Stored data:
=-=-=-=-=

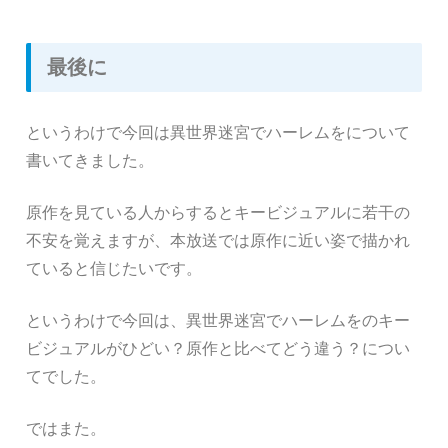
最後に
というわけで今回は異世界迷宮でハーレムをについて
書いてきました。
原作を見ている人からするとキービジュアルに若干の
不安を覚えますが、本放送では原作に近い姿で描かれ
ていると信じたいです。
というわけで今回は、異世界迷宮でハーレムをのキー
ビジュアルがひどい？原作と比べてどう違う？につい
てでした。
ではまた。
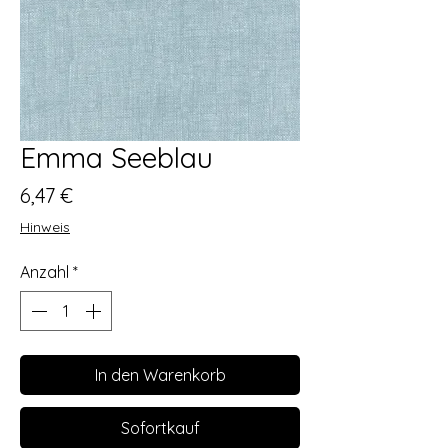
Emma Seeblau
Preis
6,47 €
Hinweis
Anzahl
*
In den Warenkorb
Sofortkauf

=-=-=-=-=

> [Task to carry out]
Print each record as it appears above, dropping every picture from the copy.

> [Expected answer]
最後に
というわけで今回は異世界迷宮でハーレムをについて
書いてきました。
原作を見ている人からするとキービジュアルに若干の
不安を覚えますが、本放送では原作に近い姿で描かれ
ていると信じたいです。
というわけで今回は、異世界迷宮でハーレムをのキー
ビジュアルがひどい？原作と比べてどう違う？につい
てでした。
ではまた。
Emma Seeblau
Preis
6,47 €
Hinweis
Anzahl
*
In den Warenkorb
Sofortkauf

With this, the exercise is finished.